She nodded, smiling now. "Dad was unconscious on the floor behind him. He just stood there looking down at me – god, he was huge, I could barely see his face it was that far up…"
"Still couldn't," jibed Allan, very gently.
She glared. "Very funny. Anyway, he crouched down to look at me. There were bruises all over my face, just at that nice blackish-purple stage. He looked at me and said, Do you want to go now? And I looked up at him and said, It isn't real, is it."
She sighed and stretched out her legs in front of her, leaning down to touch her toes with a casualness that still surprised him.
"So, I got pulled out. I was on the Neb for a while, but they can't keep kids on the ships for too long – something about anti-social behaviour. So I got transferred onto the Dauntless, which would get me back to Zion quicker than the Neb, which was outward bound. I was put in the orphanage. Then, when I was old enough, I joined up."

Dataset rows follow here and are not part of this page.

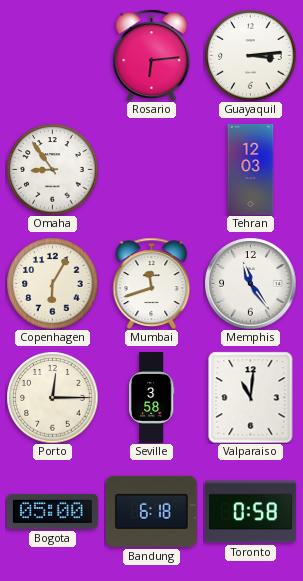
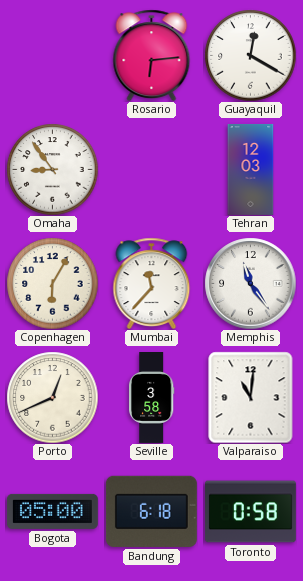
Guayaquil: 3:14 -> 12:20
Mumbai: 11:42 -> 11:37
Porto: 12:15 -> 12:41
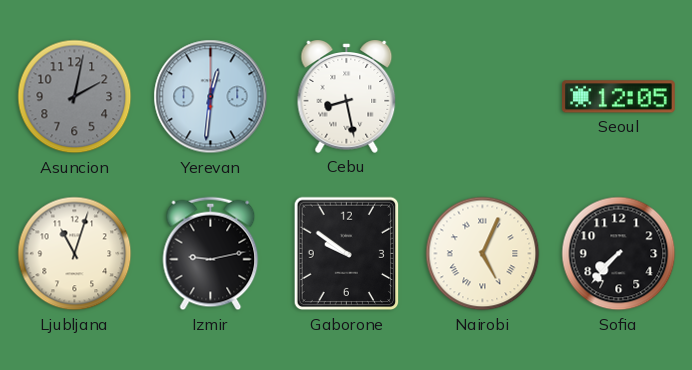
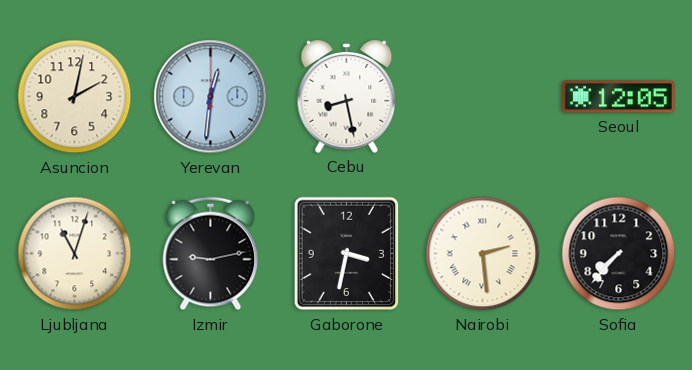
Asuncion dial: grey -> cream
Gaborone: 9:51 -> 3:32
Nairobi: 5:04 -> 2:29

He looked at her, stretched out on the floor. "Regrets?" he asked.
"Not a one," she replied cheerfully enough, then paused thoughtfully. "No, just one. That I didn't kick my father in the face on my way out the door."
Allan smiled at the attempt to lighten the mood. "Damn hard life, girl."
She shrugged. "I survived. Can't have been that bad."
Allan didn't believe that for a moment. "Did it make it easier to adjust, getting out?" he asked curiously.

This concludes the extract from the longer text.